La Libreria di MP: “Parola di Brera”
Dal 19 dicembre, con Repubblica e L’Espresso, è in edicola “Parola di Brera”, una raccolta degli articoli pubblicati da Gianni Brera su “Repubblica” tra il 1982 e il 1992, anno della sua scomparsa.
Forse potrebbe essere interessante oggi, nell’era della comunicazione rapida su Twitter, rileggere qualche articolo di uno dei più grandi giornalisti sportivi italiani.
Con Brera il linguaggio della disciplina sportiva infatti si aprì a vere e proprie contaminazioni letterarie, passando dalla prosa tipicamente asciutta propria della cronaca ad un vocabolario ricercato, ricco di neologismi, figure retoriche e citazioni classiche.
Tra i termini che oggi fanno parte del linguaggio comune, ma che si devono alla fantasia di Brera (o “Giuânnbrerafucarlo” come pure si firmava ogni tanto), ricordiamo, con l’aiuto di Wikipedia:
– contropiede: tratto dalla seconda fase della danza del coro delle tragedie greche (anti-pous), descrive l’attacco di coloro che riportano il gioco in direzione inversa dopo aver sottratto palla all’avversario ancora tutto sbilanciato in avanti;
– uccellare: effettuare con successo una giocata ingannevole ai danni di un giocatore, di un portiere o dell’intera difesa avversaria;
– centrocampista;
– incornare: realizzare un goal di testa (applica al calciatore l’immagine del toro che si avventa a corna spianate contro la muleta, nella corrida);
– melina: dal bolognese gioco della melina (in dialetto al zug da mléina) che sta per “indugiare, cincischiare”, e cioè trattenere il più a lungo possibile la palla;
– goleador: ispanismo che richiama il “toreador” della corrida;
– rifinitura: tratto dal gergo sartoriale, dove designa il tocco conclusivo di confezione di un abito, è applicato all’intervento finale che corona l’azione calcistica;
– libero (difensore senza compiti prestabiliti di marcatura)
– Eupalla: dea, anch’essa di sua invenzione, protettrice del calcio e del bel gioco; tratta dal greco (eu: bene) e dall’italiano (palla in greco è la sfaira).
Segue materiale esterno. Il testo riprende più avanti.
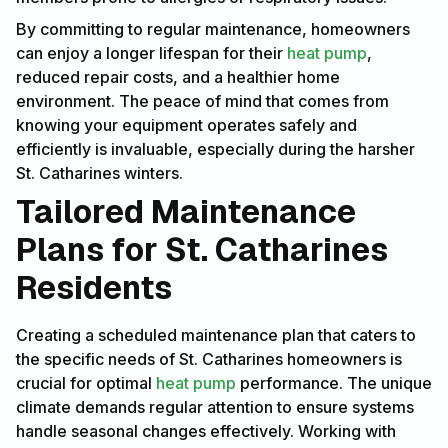
By committing to regular maintenance, homeowners
can enjoy a longer lifespan for their
heat pump
,
reduced repair costs, and a healthier home
environment. The peace of mind that comes from
knowing your equipment operates safely and
efficiently is invaluable, especially during the harsher
St. Catharines winters.
Tailored Maintenance
Plans for St. Catharines
Residents
Creating a scheduled maintenance plan that caters to
the specific needs of St. Catharines homeowners is
crucial for optimal
heat pump
performance. The unique
climate demands regular attention to ensure systems
handle seasonal changes effectively. Working with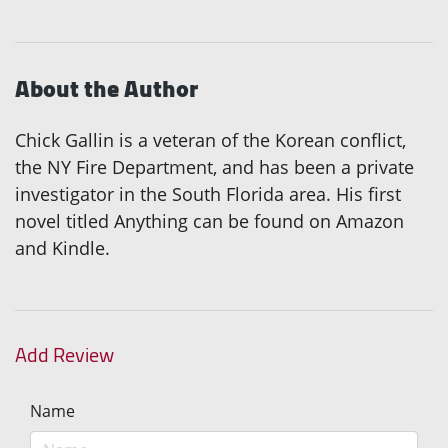
About the Author
Chick Gallin is a veteran of the Korean conflict,
the NY Fire Department, and has been a private
investigator in the South Florida area. His first
novel titled Anything can be found on Amazon
and Kindle.
Add Review
Name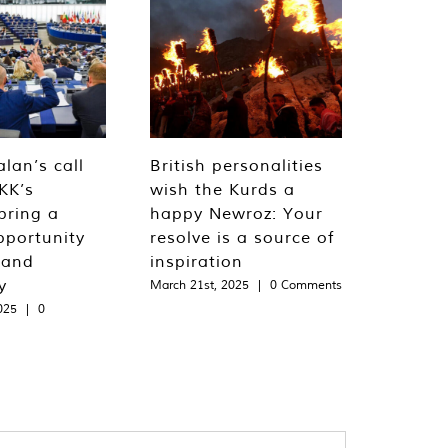
lan’s call
British personalities
KK’s
wish the Kurds a
bring a
happy Newroz: Your
pportunity
resolve is a source of
 and
inspiration
y
March 21st, 2025
|
0 Comments
025
|
0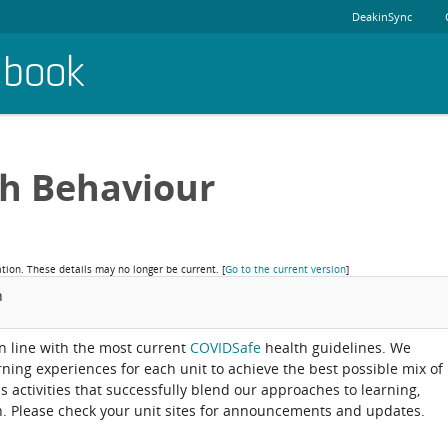
DeakinSync
dbook
th Behaviour
ation. These details may no longer be current.
[
Go to the current version
]
n
 in line with the most current
COVIDSafe
health guidelines. We
arning experiences for each unit to achieve the best possible mix of
activities that successfully blend our approaches to learning,
. Please check your unit sites for announcements and updates.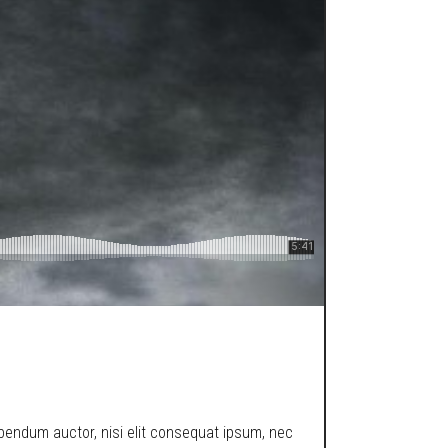
ibendum auctor, nisi elit consequat ipsum, nec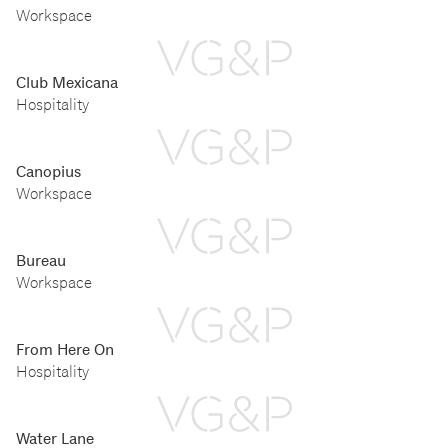
Workspace
Club Mexicana
Hospitality
Canopius
Workspace
Bureau
Workspace
From Here On
Hospitality
Water Lane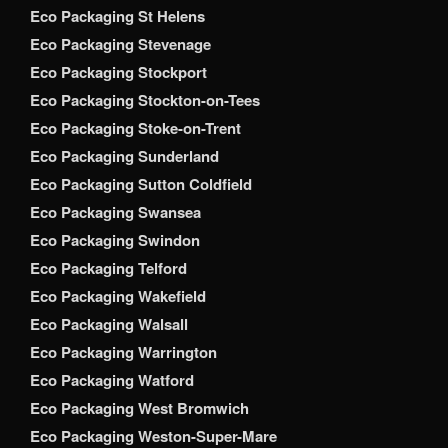
Eco Packaging St Helens
Eco Packaging Stevenage
Eco Packaging Stockport
Eco Packaging Stockton-on-Tees
Eco Packaging Stoke-on-Trent
Eco Packaging Sunderland
Eco Packaging Sutton Coldfield
Eco Packaging Swansea
Eco Packaging Swindon
Eco Packaging Telford
Eco Packaging Wakefield
Eco Packaging Walsall
Eco Packaging Warrington
Eco Packaging Watford
Eco Packaging West Bromwich
Eco Packaging Weston-Super-Mare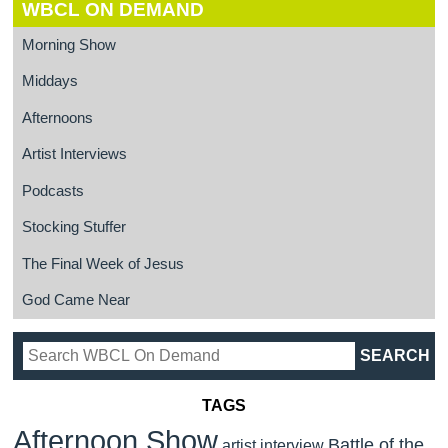
WBCL ON DEMAND
Morning Show
Middays
Afternoons
Artist Interviews
Podcasts
Stocking Stuffer
The Final Week of Jesus
God Came Near
TAGS
Afternoon Show
Battle of the
artist interview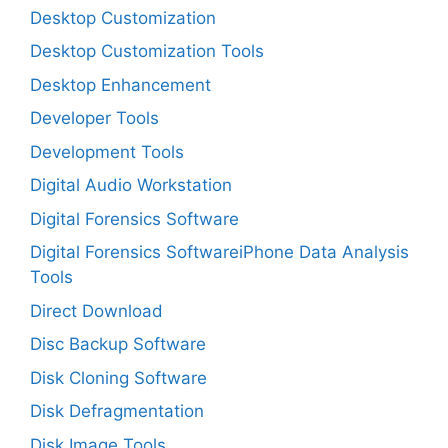
Desktop Customization
Desktop Customization Tools
Desktop Enhancement
Developer Tools
Development Tools
Digital Audio Workstation
Digital Forensics Software
Digital Forensics SoftwareiPhone Data Analysis
Tools
Direct Download
Disc Backup Software
Disk Cloning Software
Disk Defragmentation
Disk Image Tools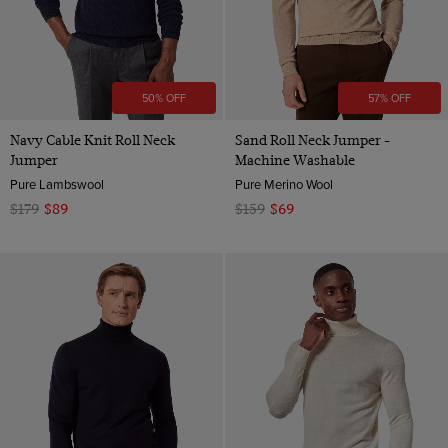
50% OFF
57% OFF
Navy Cable Knit Roll Neck
Sand Roll Neck Jumper -
Jumper
Machine Washable
Pure Lambswool
Pure Merino Wool
$179
$89
$159
$69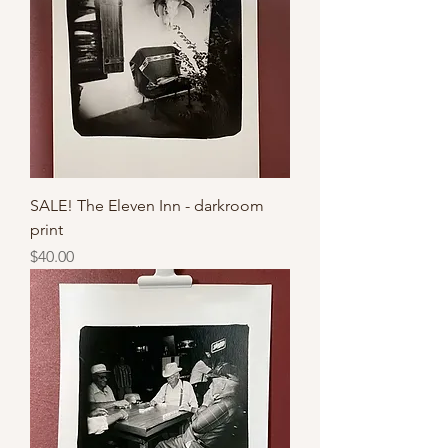
SALE! The Eleven Inn - darkroom
print
Price
$40.00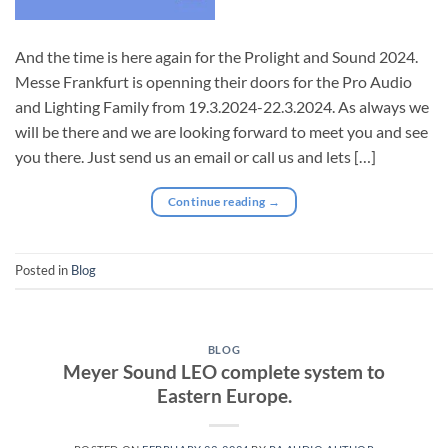
And the time is here again for the Prolight and Sound 2024.
Messe Frankfurt is openning their doors for the Pro Audio
and Lighting Family from 19.3.2024-22.3.2024. As always we
will be there and we are looking forward to meet you and see
you there. Just send us an email or call us and lets […]
Continue reading
→
Posted in
Blog
BLOG
Meyer Sound LEO complete system to
Eastern Europe.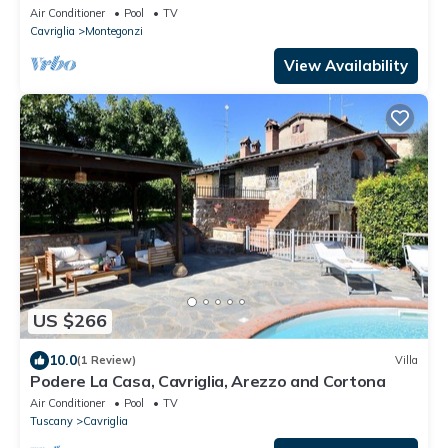
Air Conditioner
Pool
TV
Cavriglia
Montegonzi
View Availability
US $266
10.0
(1 Review)
Villa
Podere La Casa, Cavriglia, Arezzo and Cortona
Air Conditioner
Pool
TV
Tuscany
Cavriglia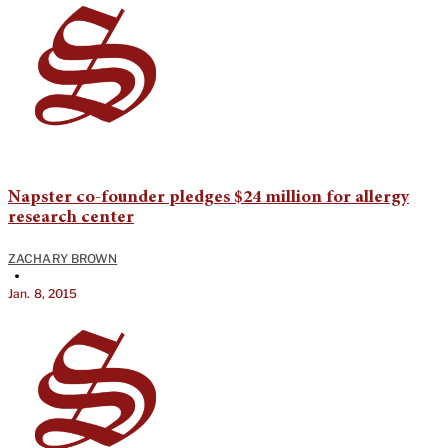
Napster co-founder pledges $24 million for allergy
research center
ZACHARY BROWN
•
Jan. 8, 2015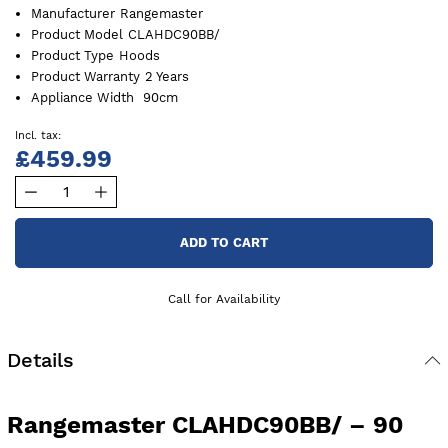
Manufacturer
Rangemaster
Product Model
CLAHDC90BB/
Product Type
Hoods
Product Warranty
2 Years
Appliance Width
90cm
£459.99
ADD TO CART
Call for Availability
Details
Rangemaster CLAHDC90BB/ – 90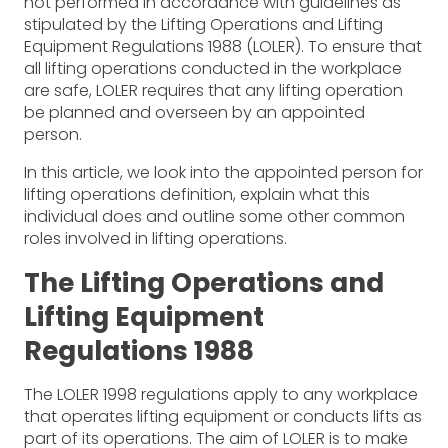
not performed in accordance with guidelines as
stipulated by the Lifting Operations and Lifting
Equipment Regulations 1988 (LOLER). To ensure that
all lifting operations conducted in the workplace
are safe, LOLER requires that any lifting operation
be planned and overseen by an appointed
person.
In this article, we look into the appointed person for
lifting operations definition, explain what this
individual does and outline some other common
roles involved in lifting operations.
The Lifting Operations and
Lifting Equipment
Regulations 1988
The LOLER 1998 regulations apply to any workplace
that operates lifting equipment or conducts lifts as
part of its operations. The aim of LOLER is to make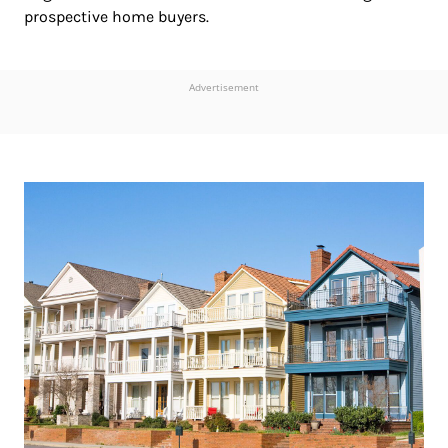
prospective home buyers.
Advertisement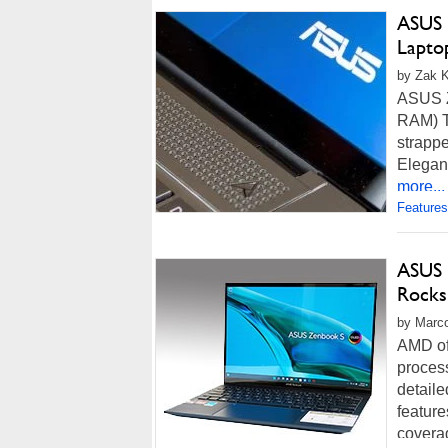
ASUS 
Lapto
by Zak K
ASUS Z
RAM) T
strappe
Elegant
more...
Features
ASUS 
Rocks
by Marco
AMD off
process
detaile
featur
coverag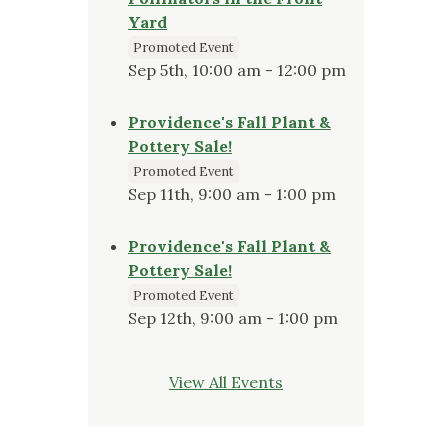
Yard
Promoted Event
Sep 5th, 10:00 am - 12:00 pm
Providence's Fall Plant &
Pottery Sale!
Promoted Event
Sep 11th, 9:00 am - 1:00 pm
Providence's Fall Plant &
Pottery Sale!
Promoted Event
Sep 12th, 9:00 am - 1:00 pm
View All Events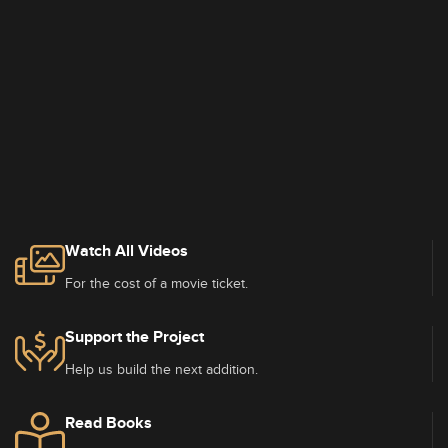
Watch All Videos
For the cost of a movie ticket.
Support the Project
Help us build the next addition.
Read Books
Suoi anche alcuni dei soprannomi che oggi designano per antonomasia chi li ha portati:
– il Cavaliere per Silvio Berlusconi
– Abatino per Gianni Rivera
– Rombo di Tuono per Gigi Riva
– Schopenhauer per Osvaldo Bagnoli
– Puliciclone per Paolo Pulici
– Bonimba per Roberto Boninsegna
– Stradivialli per Gianluca Vialli
Gianni Mura, autore della prefazione al libro, lo descrisse così: “Brera si spende in modo incredibile. Lavora molto, forse troppo, fuma troppo (un centinaio di sigarette al giorno, senza filtro, quando non sono toscani), beve e mangia molto (l’ho seguito sul suo terreno e dopo due giorni di colloqui dovrò mettermi a dieta), ingerisce molte pillole, impreca al mondo e a se stesso, dice che sarà l’ultima volta e il giorno dopo ricomincia. Conosce l’insulto pesante e la citazione dotta, in tribuna stampa si agita e grida, da quel plebeo che si vanta di essere; risponde con larghe scappellate alle parolacce dei riveriani, non sa trattenere il pianto quando evoca il ricordo di un amico…”
Ecco perché, rileggere Brera oggi, può costituire un baluardo salvifico di fronte all’avanzar scomposto e becero dei tanti urlatori storni che adombrano il raccontar cortese delle gesta pedatorie, care a Eupalla. E se quest’ultima frase vi è sembrata un po’ esagerata, consideratela un umile omaggio a Giuânnbrerafucarlo.